[To do] Write out the full listing again. Make no alterations.
=====
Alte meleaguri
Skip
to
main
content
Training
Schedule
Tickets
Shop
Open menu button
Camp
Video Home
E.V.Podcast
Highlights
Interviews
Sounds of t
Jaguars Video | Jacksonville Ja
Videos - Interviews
=====
[Solution to this exercise]
Alte meleaguri
Skip
to
main
content
Training
Schedule
Tickets
Shop
Open menu button
Camp
Video Home
E.V.Podcast
Highlights
Interviews
Sounds of t
Jaguars Video | Jacksonville Ja
Videos - Interviews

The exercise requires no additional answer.